> [What is required] The full listing should be written out verbatim, and its images should be dropped.

> [Data to process]

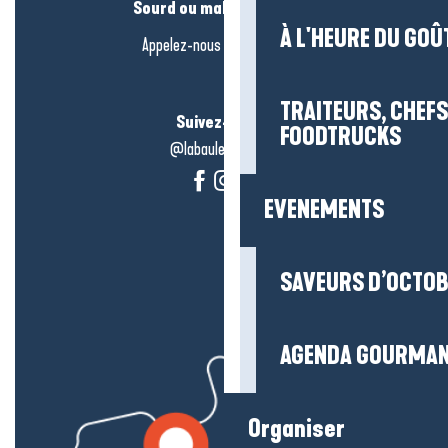
Sourd ou malentendant ?
À L'HEURE DU GOÛ
Appelez-nous en
cliquant-ici
TRAITEURS, CHEFS
Suivez-nous !
FOODTRUCKS
@labauleguérande
EVENEMENTS
SAVEURS D’OCTO
AGENDA GOURMA
Organiser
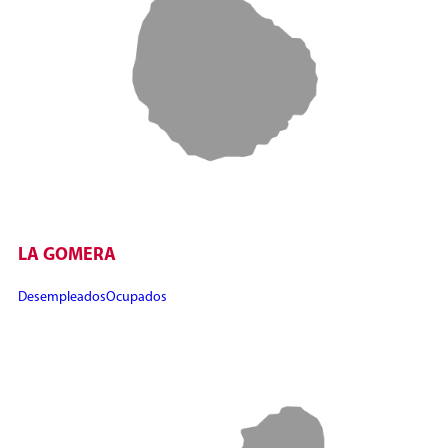
LA GOMERA
Desempleados
Ocupados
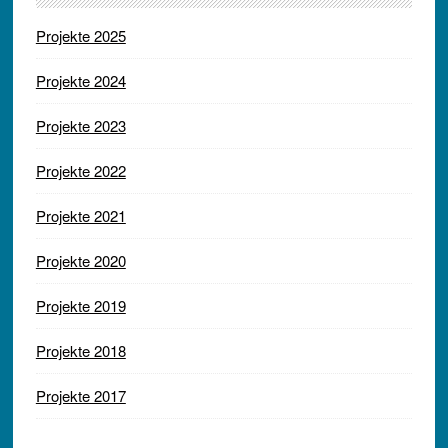
Projekte 2025
Projekte 2024
Projekte 2023
Projekte 2022
Projekte 2021
Projekte 2020
Projekte 2019
Projekte 2018
Projekte 2017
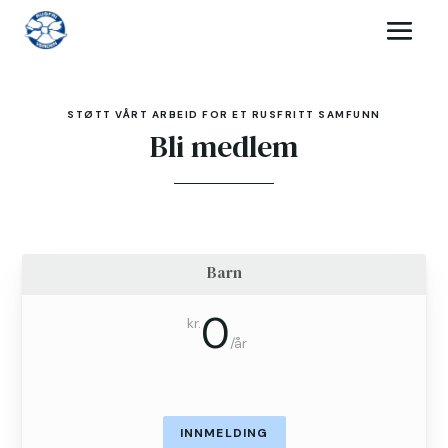
STØTT VÅRT ARBEID FOR ET RUSFRITT SAMFUNN
Bli medlem
Barn
0
kr.
/
år
INNMELDING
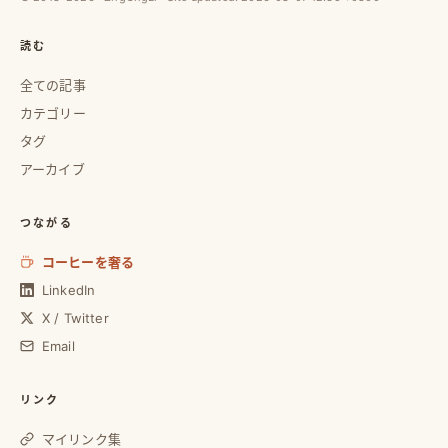
読む
全ての記事
カテゴリー
タグ
アーカイブ
つながる
コーヒーを奢る
LinkedIn
X / Twitter
Email
リンク
マイリンク集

> [Reply]
Sourd ou malentendant ?
À L'HEURE DU GOÛ
Appelez-nous en
cliquant-ici
TRAITEURS, CHEFS
Suivez-nous !
FOODTRUCKS
@labauleguérande
EVENEMENTS
SAVEURS D’OCTO
AGENDA GOURMA
Organiser
LA GOMERA
Desempleados
Ocupados
Projekte 2025
Projekte 2024
Projekte 2023
Projekte 2022
Projekte 2021
Projekte 2020
Projekte 2019
Projekte 2018
Projekte 2017
STØTT VÅRT ARBEID FOR ET RUSFRITT SAMFUNN
Bli medlem
Barn
0
kr.
/
år
INNMELDING
読む
全ての記事
カテゴリー
タグ
アーカイブ
つながる
コーヒーを奢る
LinkedIn
X / Twitter
Email
リンク
マイリンク集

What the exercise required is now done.